Tuesday, May 28, 2024

Amy Welborn Podcast

 New podcast episode drops today…

…still working through our list of “Top 20 Spiritually Significant films…”  this week, we’ve got:

Lilies of the Field (me)

And

The Shawshank Redemption 

You’ll have to listen to get

  1. My take on Lilies

And

  • My rather stupendous – and maybe even stupid –  misperception about Shawshank which (I admit) I had never seen until last week.

Spotify

Apple

Podcast website

But I do want to take some time to share a bit about the book on which Lilies is based. I touched on it in the podcast, but here I’m going to dig a little deeper into that aspect.

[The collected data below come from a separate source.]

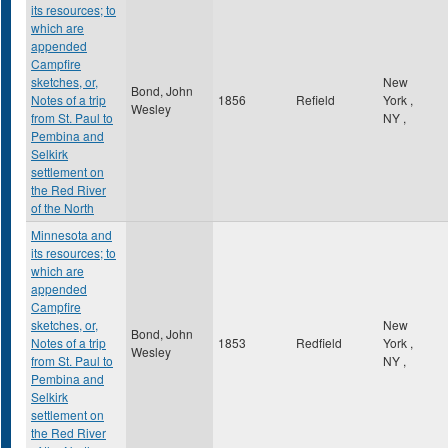
its resources; to
which are
appended
Campfire
sketches, or,
New
Bond, John
Notes of a trip
1856
Refield
York
,
Wesley
from St. Paul to
NY
,
Pembina and
Selkirk
settlement on
the Red River
of the North
Minnesota and
its resources; to
which are
appended
Campfire
sketches, or,
New
Bond, John
Notes of a trip
1853
Redfield
York
,
Wesley
from St. Paul to
NY
,
Pembina and
Selkirk
settlement on
the Red River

Lilies of the Field was a novella before it was film. Written by William Barrett, It’s very short – 127 small-format pages, which you can read here if you like. It won’t take you long. I actually owned the paperback that’s preserved at Internet Archive, but it’s either long gone or in a box somewhere. I read it a few times as a preteen and teen.

It’s not the gooiest light mid century Catholic literature you could imagine, by far,  but still probably gooey enough to make Flannery find some choice words if it were one of the books she’d reviewed it for the Georgia Bulletin. I don’t think it was – however, as David King notes in his article on Lilies for the Georgia BulletinBarrett reviewed O’Connor (positively) for the Atlantic, which is interesting.

Barrett was Catholic and wrote several Catholic-themed novels, including a sequel to Lilies in which Homer Smith wanders into a tent-meeting in the midwest and replaces the preacher, I think (not to be confused with the 1979 made-for-television sequel called Christmas Lilies of the Field, starring Billy Dee Williams….) One of Barrett’s novels was The Left Hand of God – about a man masquerading as a priest in post-war China – and was adapted into a movie starring Humphrey Bogart.)

As I prepared for the podcast, I not only rewatched the film, but I re-read the book as well. The major difference is that the point of view is more intimately that of Homer Smith’s, so we’re privy to some of his interior growth in a way that we’re not in the film.